Updates from ASLA

ASLA 2019 Professional General Design Honor Award. Glenstone, Potomac, Maryland. PWP Landscape Architecture >

ASLA Presidential Candidates Forum Question 1: Eugenia Martin, FASLA

Question 1: What role should ASLA play in addressing the day-to-day practice- and business-related concerns and needs of the profession?

Candidate Bio

The role ASLA should play in addressing the concerns and needs of the profession is defined in ASLA’s Mission: Advocacy, Communication, Education, and Fellowship. Each of these cornerstones directly intertwine in the day-to-day practice and business of our members, non-members (who we would like to recruit to become members), emerging professionals, and students.

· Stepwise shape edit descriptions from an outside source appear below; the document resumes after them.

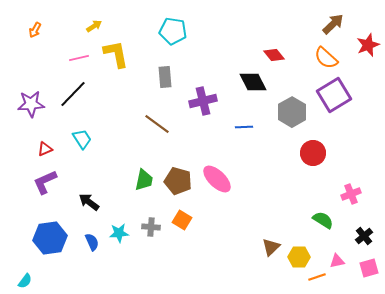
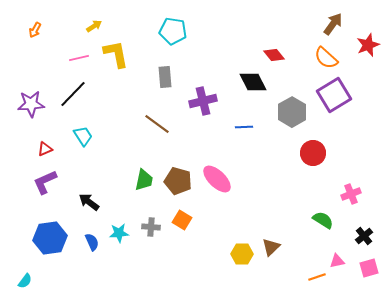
brown arrow: rotated 10 degrees counterclockwise
cyan trapezoid: moved 1 px right, 3 px up
yellow hexagon: moved 57 px left, 3 px up
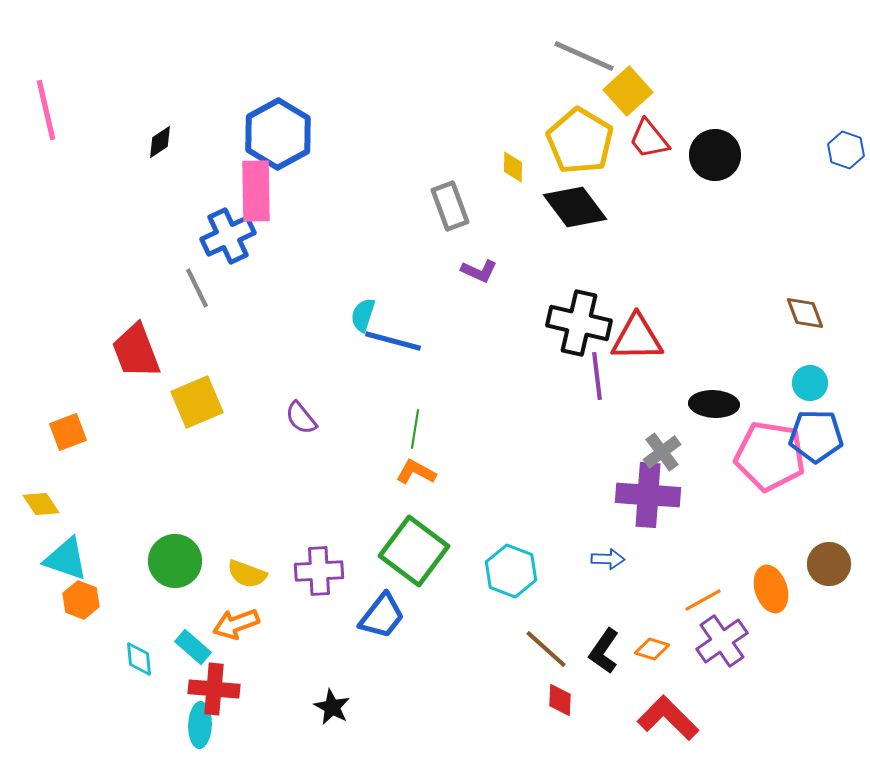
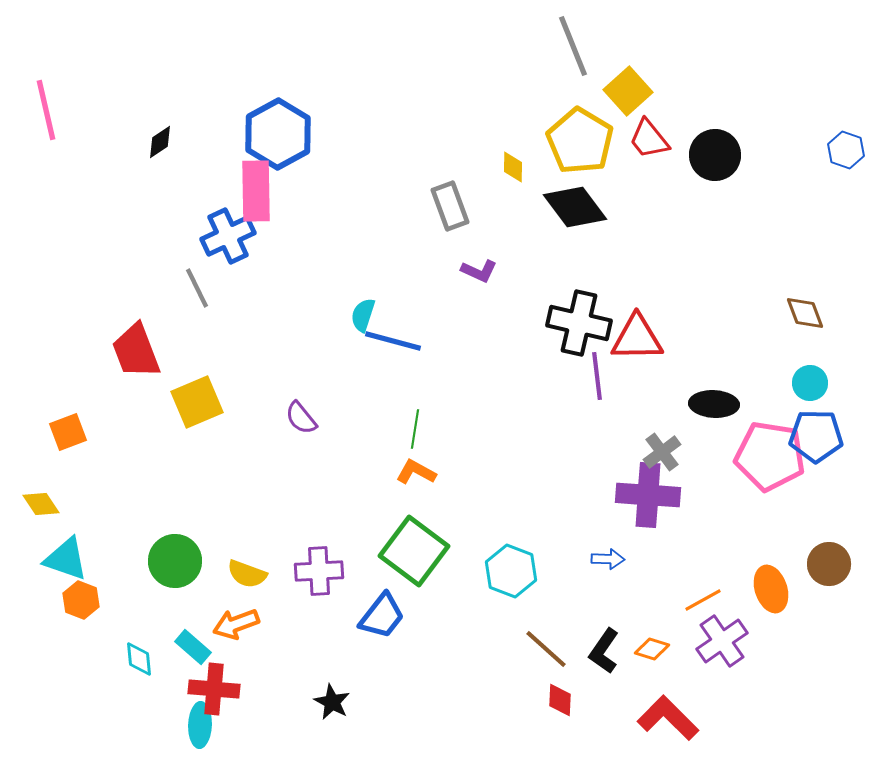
gray line at (584, 56): moved 11 px left, 10 px up; rotated 44 degrees clockwise
black star at (332, 707): moved 5 px up
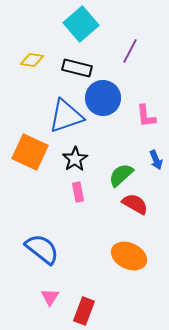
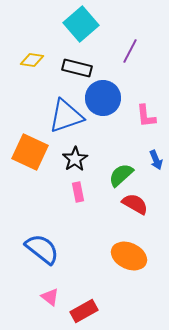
pink triangle: rotated 24 degrees counterclockwise
red rectangle: rotated 40 degrees clockwise
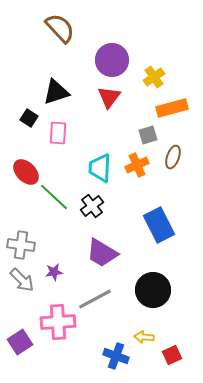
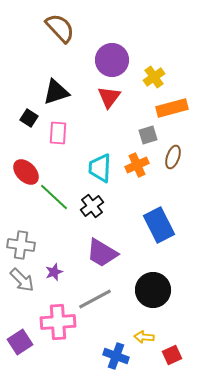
purple star: rotated 12 degrees counterclockwise
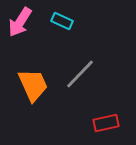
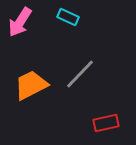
cyan rectangle: moved 6 px right, 4 px up
orange trapezoid: moved 2 px left; rotated 93 degrees counterclockwise
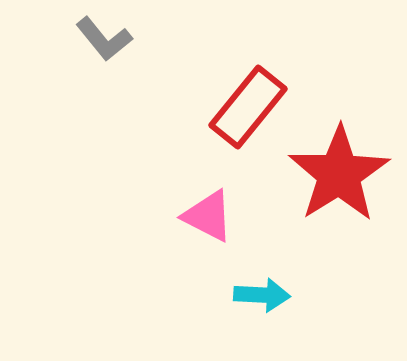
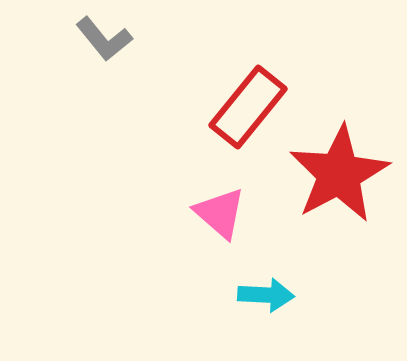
red star: rotated 4 degrees clockwise
pink triangle: moved 12 px right, 3 px up; rotated 14 degrees clockwise
cyan arrow: moved 4 px right
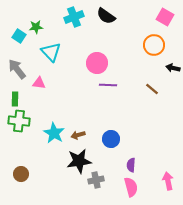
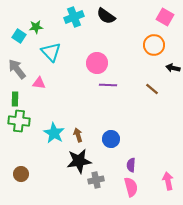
brown arrow: rotated 88 degrees clockwise
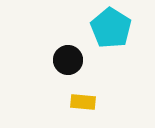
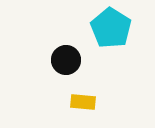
black circle: moved 2 px left
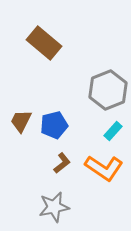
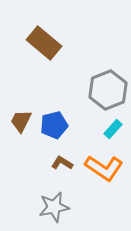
cyan rectangle: moved 2 px up
brown L-shape: rotated 110 degrees counterclockwise
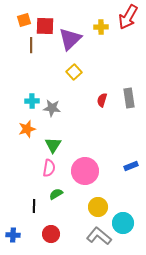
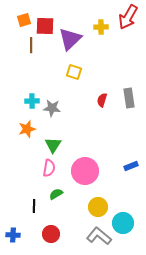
yellow square: rotated 28 degrees counterclockwise
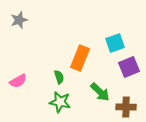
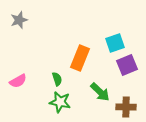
purple square: moved 2 px left, 2 px up
green semicircle: moved 2 px left, 2 px down
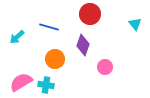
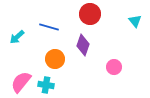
cyan triangle: moved 3 px up
pink circle: moved 9 px right
pink semicircle: rotated 20 degrees counterclockwise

Advocacy of the profession directly impacts the day-to-day practice and business. ASLA’s advocacy efforts at the Federal level have helped pass legislation important to landscape architects, including federal funding for programs used by landscape architects. At the state level, ASLA’s role in advocacy protects licensure of the profession. ASLA provides tools on the website to monitor legislation in each state, allowing individuals to be mindful and ready to respond to legislation which may deregulate landscape architecture or institute occupational licensing reform measures. These advocacy efforts bring awareness of, and for, the profession, which protects landscape architects and the various work we do.

As I mentioned in my concepts and aims statement, mindful communication brings about awareness of the profession, helping to advance it with clients, policy makers, and allied professionals, but also with the general public. The ASLA website along with Landscape Architecture Magazine, provide an opportunity to highlight the profession and diversity of practice, from private sector to public sector, as well as the breadth of the practice, from residential design to parks to campuses to shoreline restoration to regional masterplans. ASLA’s communication platform, as well as how and what is communicated, is incredibly important to the health and awareness of the profession.

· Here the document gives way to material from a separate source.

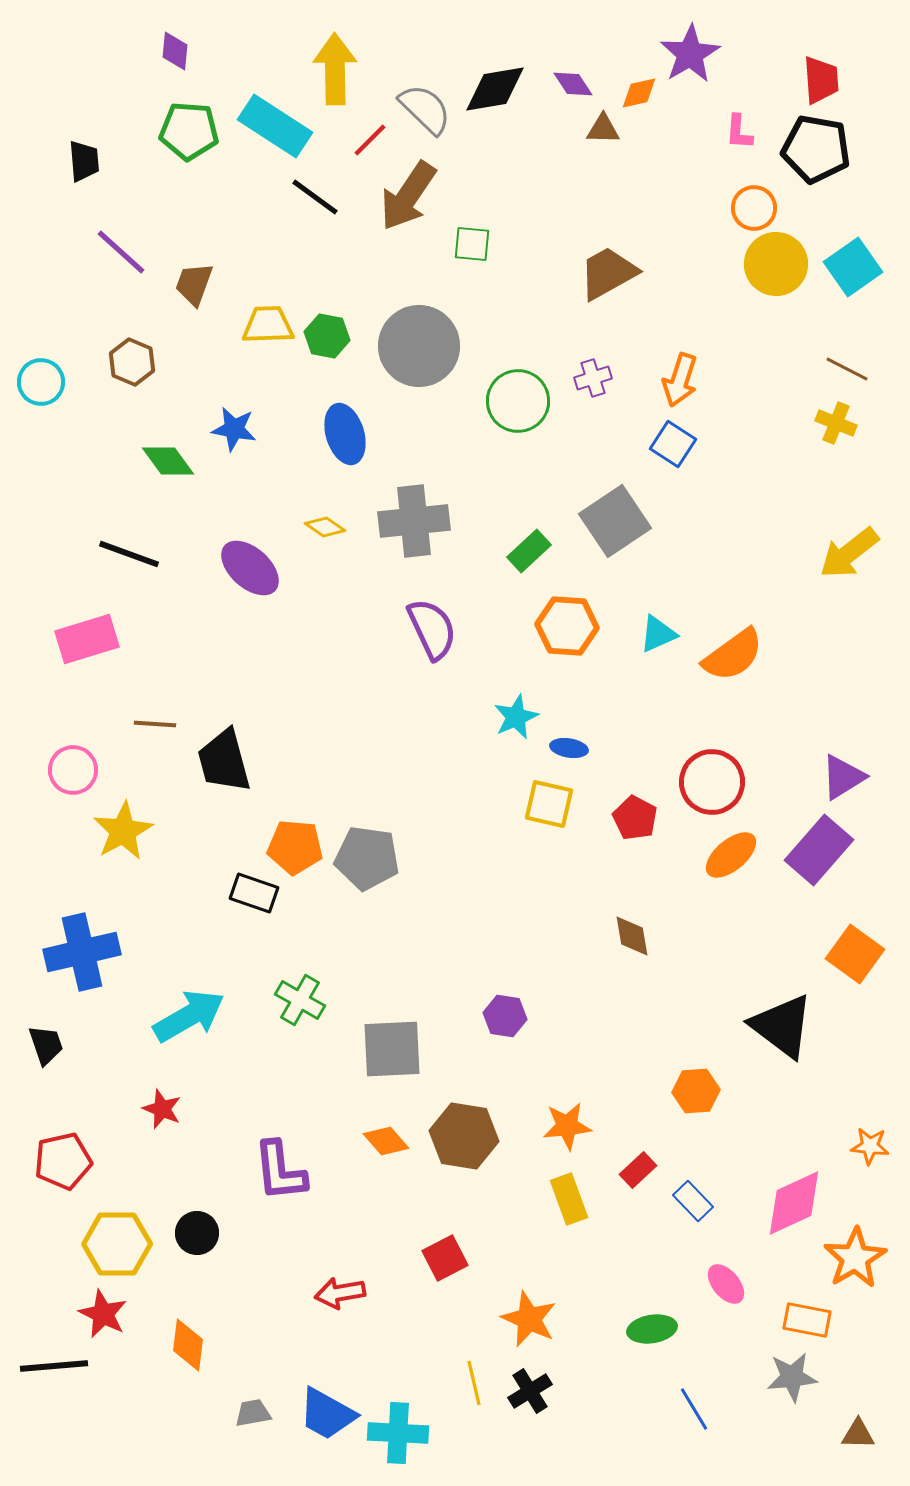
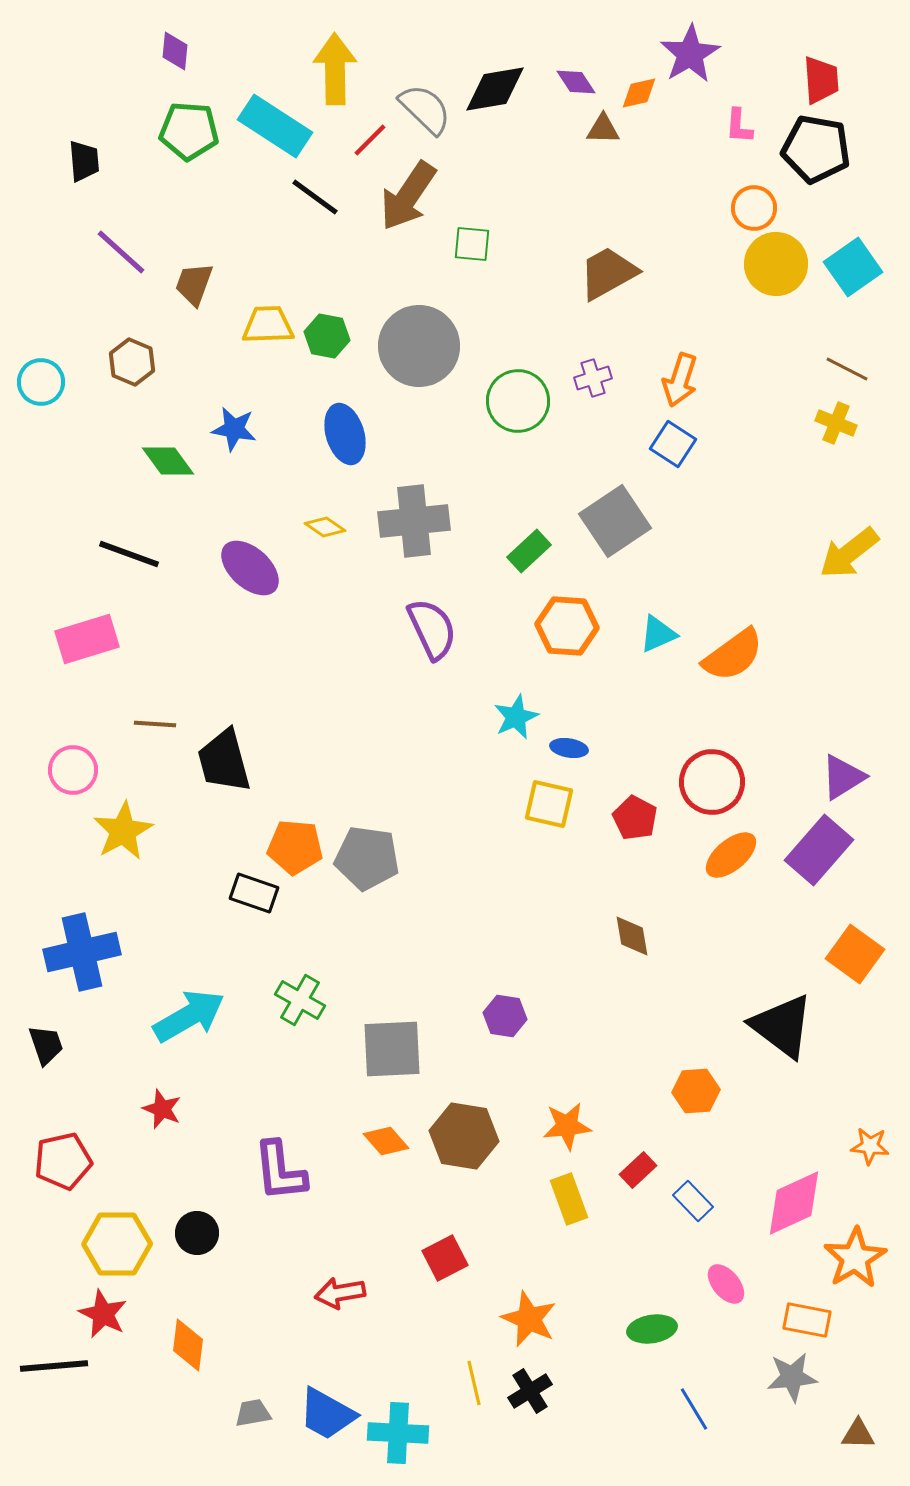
purple diamond at (573, 84): moved 3 px right, 2 px up
pink L-shape at (739, 132): moved 6 px up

ASLA’s role in education consists of extensive resources, from continuing education to business tools, and is responsive to member needs. A great example is the “QuickBooks for Small Business Owners in Landscape Architecture: The Basics” webinar provided last year. Noticing a gap in business tools as it relates to small businesses, an ASLA member helped develop this webinar which was viewed live by over 230 people. Because of its success, the webinar has remained on ASLA’s business tool website for future viewing and has inspired the creation of a follow-up webinar to be planned for later this spring.

While fellowship may not seem like a concern to the day-to-day practice or business, it is definitely a need. ASLA provides opportunities to learn from each other, to celebrate successes, and to grow not only as a landscape architect, but as an individual through the Conference on Landscape Architecture and Professional Practice Networks. Being a member of ASLA provides a connection to other members from the time you are a student to well beyond retirement. Because of ASLA, I have an amazing network of colleagues and friends I can reach out to at any time as a resource, for sharing of best practices and collaboration, or for references/recommendations.

While it seems simple to look at the mission of ASLA for the role it plays in the profession, the purpose of a mission is to identify how to serve the needs of the profession it represents.